For the year, the weighted average fully diluted common shares outstanding is expected to be approximately 17 million shares.
Executive Appointments in Marketing, Sales and Education Announced
SonoSite also announced that Edison (Ed) C. Russell, Senior Vice President, US Sales has decided to retire, effective June 30, 2006. Thomas J. Dugan, currently Senior Vice President, Marketing is being promoted to Senior Vice President, Global Marketing and US Sales and will assume Mr. Russell's responsibilities for the US sales organization. The company also announced the promotion of David R. Levesque, currently Director, Training and Education to Vice President, Worldwide Global Learning, responsible for sales and clinical training and customer education.
"Under Ed's leadership, the execution and performance of our US sales team has steadily improved,"
Mr. Goodwin said. "We appreciate his many contributions and wish him the best. Tom's record of accomplishment and extensive experience in all areas of sales and marketing in the medical device industry will serve our company well as he undertakes his new responsibilities. We believe that by consolidating our sales and marketing organization, our focus and effectiveness will further improve in our target markets."
"In a relatively short period of time, Dave Levesque has played a key role in improving the quality of sales training in this company leading to greatly improved productivity and results," Mr. Goodwin said. "His promotion underscores the strategic importance we are placing on expanding customer education."
This release includes measures that are not in accordance with generally accepted accounting principles (non-GAAP).
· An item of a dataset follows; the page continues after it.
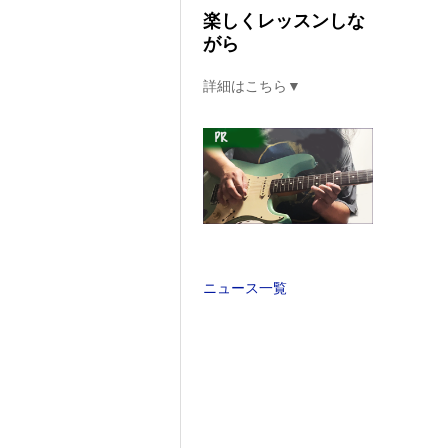
楽しくレッスンしな
がら
詳細はこちら▼
ニュース一覧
In the first quarter of 2006, the company adopted Financial Accounting Standards Board Statement No. 123R (SFAS 123R), which requires companies to recognize the compensation cost associated with stock-based awards in their financial statements. As a result, our financial statements for the first quarter of 2006 include stock-based compensation expense from options and employee stock purchase plan, but our financial results for the first quarter of 2005 do not include such stock-based compensation expense because periods prior to January 1, 2006 are not required to be restated. In addition to the stock-based compensation from options and employee stock purchase plan, we have stock-based compensation from grants of restricted stock units in the first quarter of 2006 and 2005. We have provided non-GAAP financial information that includes all stock-based compensation expense. We believe that it is useful to investors to understand how the expenses associated with stock-based compensation are reflected on our statements of operations. For our internal budgets, management uses financial statements that do not include stock-based compensation expense related to our stock-based awards. Management also uses the non-GAAP measures, in addition to the corresponding GAAP measures, in reviewing the financial results. The non-GAAP information should not be considered in isolation or as a substitute for measures of performance prepared in accordance with GAAP.